Immagine via Facebook

Il suolo di marte, tecnicamente, non è neanche un suolo. Non contiene alcuna materia organica ed è sterile, composto da polveri e granelli minerali molto più ruvidi dei corrispettivi terrestri, levigati dagli agenti atmosferici. Eppure, con un po' di aiuto, i lombrichi terrestri possono sopravvivere, e anche riprodursi, in questo terreno alieno: una buona notizia, considerato quanto sono fondamentali per la sopravvivenza di qualsiasi ecosistema.

Un team di ricercatori della olandese Wageningen University, con la collaborazione della NASA, lavora da anni con un suolo marziano simulato, cercando di convincere varie piante a crescere in questo terreno ostile. Non potendo utilizzare realmente campioni provenienti da Marte, il suolo viene da un vulcano delle Hawaii, ed è esattamente lo stesso che si usa per testare i rover, le tute spaziali e le sonde. Ha caratteristiche fisiche molto simili al terreno marziano e concentrazione di metalli pesanti analoghe a quelle misurate da Curiosity sul Pianeta Rosso. Il suolo simulato ha però una differenza molto importante: non contiene perclorati, composti a base di cloro che sono altamente tossici, tanto per le piante quanto per l’uomo.



Già due anni fa i ricercatori erano riusciti a far crescere piantine di rucola sane nel suolo marziano riprodotto con l’aggiunta di un concime.
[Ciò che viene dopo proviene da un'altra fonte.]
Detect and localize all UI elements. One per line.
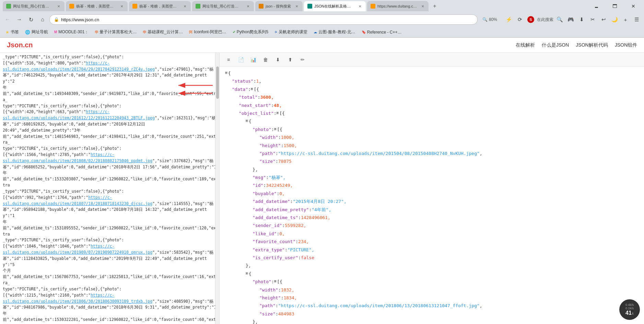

Per la precisione liquami di maiale, anche se, secondo gli autori, questi sono piuttosto simili agli escrementi umani, ed è probabile che il procedimento possa funzionare anche con quelli, come succede in The Martian. Per ora non sono ancora stati testati direttamente, però, per “ragioni pratiche e di sicurezza”.

Aggiungendo in varie combinazioni i lombrichi al mix sono stati raggiunti dei risultati sorprendenti. La combinazione di concime e lombrichi permette alle piantine di rucola di crescere meglio nel suolo marziano che su alcuni terreni terrestri. Ma la sorpresa più grande è stata la comparsa di due giovani lombrichi in uno dei vasi: non solo riescono a sopravvivere nel suolo marziano riprodotto, ma anche a crescere e riprodursi.



Gli ostacoli alla coltivazione su Marte sono ovviamente molti. La temperatura del pianeta - in media -60 °C - e la quantità di luce solare ridotta che arrivano sulla superficie costringeranno gli agricoltori marziani a lavorare in serre ben riscaldate e illuminate artificialmente. Sarà inoltre fondamentale identificare quali batteri sono necessari per la sopravvivenza di piante e lombrichi, e quali fra questi possono sopravvivere nelle condizioni inospitali di marte.

Ma non di sola rucola dovranno vivere gli astronauti del futuro: nell’ambito del Food for Mars and Moon Project sono riusciti a coltivare fagiolini, ravanelli, pomodori, patate, piselli e carote nel suolo marziano simulato, condividendo persino parte del raccolto con i sostenitori che tramite crowdfunding hanno finanziato gli esperimenti dei lombrichi per marte.